About this Research Topic
This research topic inquires into multiple and diverse impacts of the Covid-19 pandemic on education within various international contexts as billions navigate new educational and social realities.
This crisis has led educators at all levels of PreK-20 and their stakeholders to question basic premises about the educational system. Indeed, taken-for-granted educational experiences have been brought under scrutiny, including face-to-face classes, instructional pedagogy, discrepancy in resources, and the very nature of school itself.
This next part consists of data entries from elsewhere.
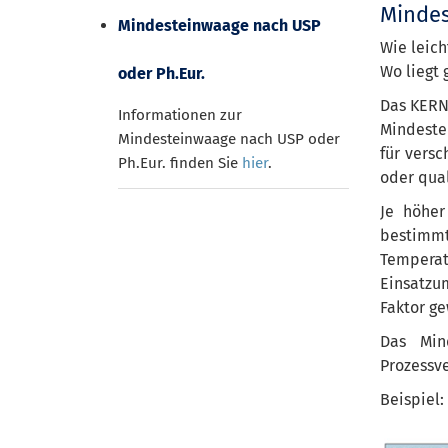
Mindes
Mindesteinwaage nach USP
Wie leich
Wo liegt 
oder Ph.Eur.
Das KERN
Informationen zur
Mindestei
Mindesteinwaage nach USP oder
für vers
Ph.Eur. finden Sie
hier
.
oder qua
Je höher
bestimm
Temperat
Einsatzum
Faktor g
Das Min
Prozessv
Beispiel:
It is estimated that school closures in 184 countries to contain the spread Covid-19 are disrupting the education of 290.5 million elementary and secondary children (UNESCO, March 22) globally. Approximately 99.9 million higher education students have been affected (ICEF, 2018). The impact is without precedent. Mandated social lockdowns in communities throughout the globe have disrupted educational institutions and their business as usual and accepted norms of teaching and learning and the typical processes and procedures. Signs suggest that this crisis has forced massive changes to almost every aspect of schooling.
This research topic seeks inquiries into both the nature of these immediate changes, but also studies of the possible impacts these changes could have beyond the current movement and into the uncertain educational future post COVID-19.
Unforeseen disrupting events in schooling are not new, and their impacts are often long lasting for the communities affected, especially the most vulnerable among us. Some of these societal and natural disruptions become opportunities to radically reshape educational institutions, as these moments of collective trauma, provide opportunities “to engage in radical social and economic engineering” (Klein, 2007, p. 8). For example, New Orleans schools were radically reshaped in structure, practice, population and governance after Hurricane Katrina in 2005. Educational opportunities were changed significantly in China after the Cultural Revolution in 1966, and in the U.S. and Europe after WWII. While the nature and scope of the changes currently emerging, and yet to emerge, through the global pandemic of COVID-19 is not similar in nature to these events, one can expect that practices for many aspects of the educational endeavor to be changed dramatically.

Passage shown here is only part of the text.